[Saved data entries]
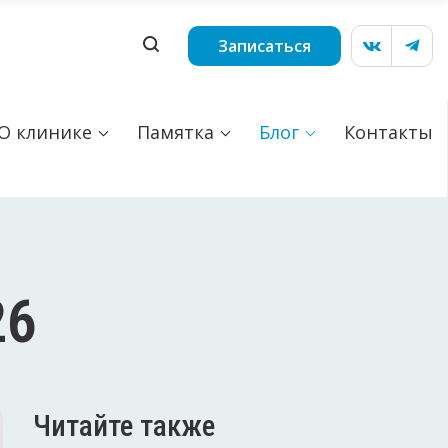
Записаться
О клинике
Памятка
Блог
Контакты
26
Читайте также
--
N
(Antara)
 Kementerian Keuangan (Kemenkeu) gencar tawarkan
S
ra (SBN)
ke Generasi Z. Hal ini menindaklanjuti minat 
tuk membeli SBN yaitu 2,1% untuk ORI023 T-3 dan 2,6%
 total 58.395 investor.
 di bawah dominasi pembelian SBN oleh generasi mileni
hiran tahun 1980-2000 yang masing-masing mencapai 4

- Exercise brief
Only the lines above starting at the line that holds "Kementerian Keuangan (Kemenkeu)" and ending at the line that holds "hiran tahun 1980-2000" are to be repeated, exactly and in full.

- Worked solution
 Kementerian Keuangan (Kemenkeu) gencar tawarkan
S
ra (SBN)
ke Generasi Z. Hal ini menindaklanjuti minat 
tuk membeli SBN yaitu 2,1% untuk ORI023 T-3 dan 2,6%
 total 58.395 investor.
 di bawah dominasi pembelian SBN oleh generasi mileni
hiran tahun 1980-2000 yang masing-masing mencapai 4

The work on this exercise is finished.